Mid-Infrared Single-Photon Edge Enhanced Imaging Based on Nonlinear Vortex Filtering

Edge enhanced imaging via the spiral phase contrast enables to reveal the phase or amplitude gradients of a target, which has been proved useful in feature recognition, machine vision, and object identification. A long quest is to extend the operation wavelength into the mid-infrared (MIR) region, as highly demanded in various fields including infrared sensing, astronomic observation, and biomedical diagnosis. Here, ultra-sensitive MIR imaging at the single-photon level based on nonlinear frequency upconversion is demonstrated, where the spectrally converted replica of the MIR object image at 3070 nm is captured by a silicon electron multiplying charged coupled device. The imaging sensitivity is significantly improved by the coincidence pulsed pumping with a spectro-temporal optimization. Furthermore, the edge enhancement is realized by imprinting the spiral phase pattern of the pump onto the upconverted field at the Fourier plane within the nonlinear crystal. Such a nonlinear spatial filter not only provides an effective way to implement the required high-fidelity vortex screening in the edge enhanced detection, but also renders the MIR illumination into a visible image in an efficient and low-noise fashion.
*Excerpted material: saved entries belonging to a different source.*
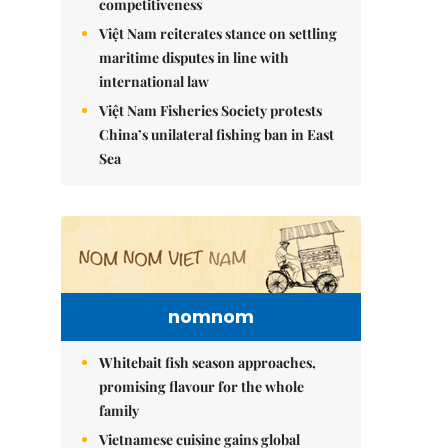
competitiveness
Việt Nam reiterates stance on settling
maritime disputes in line with
international law
Việt Nam Fisheries Society protests
China’s unilateral fishing ban in East
Sea
nomnom
Whitebait fish season approaches,
promising flavour for the whole
family
Vietnamese cuisine gains global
The presented system for MIR edge enhanced imaging might facilitate immediate applications in label-free histopathological diagnosis and non-destructive defect inspection.

Automated summary

This study demonstrates ultra-sensitive mid-infrared (MIR) imaging at the single-photon level based on nonlinear frequency upconversion, improving imaging sensitivity significantly through coincident pulsed pumping with spectro-temporal optimization. Edge enhancement is achieved by imprinting the spiral phase pattern, allowing efficient conversion of MIR illumination into visible images.